The people behind C *deliberately* changed the Algol operators
'=' and ':=' to '==' and '=' to save keystrokes - in most programs,
assignment is done much more often than comparison for equality, so,
quite in line with the philosophy behind C, they chose the shorter form
for the most common operation.

IMHO, using '=' for assignment isn't too bad - after all, that's the way
you do it in Fortran. The *real* drawback is that it's just too easy
to write
if (y=0) printf ("Division by zero"); else z=x/y;
instead of
if (y==0) ...
and get a quite unexpected result...

[For those who don't know C: The assignment 'y=0' is a perfectly legal
logical operator, with the value 0 (i.e. FALSE). So the code will
first assign 0 to y, then proceed to divide x by y...]

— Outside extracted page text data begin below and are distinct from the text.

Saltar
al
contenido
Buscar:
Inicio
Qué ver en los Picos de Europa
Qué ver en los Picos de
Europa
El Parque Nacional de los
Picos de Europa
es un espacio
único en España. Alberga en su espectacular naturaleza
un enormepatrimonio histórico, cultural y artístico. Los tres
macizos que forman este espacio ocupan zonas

If you want to see a *really* ugly solution, have a look at Fortran,
where the comparison operators are written .EQ., .GT. and so on.

BTW, does anyone know the reason for this? In Algol and C, you *must*
have different operators, since e.g. the Algol statements

a := b := 1;  and  a := b = 1; 

mean two entirely different things ("assign 1 to both a and b" and 
"assign the logical result of the comparison b=1 to a", respectively).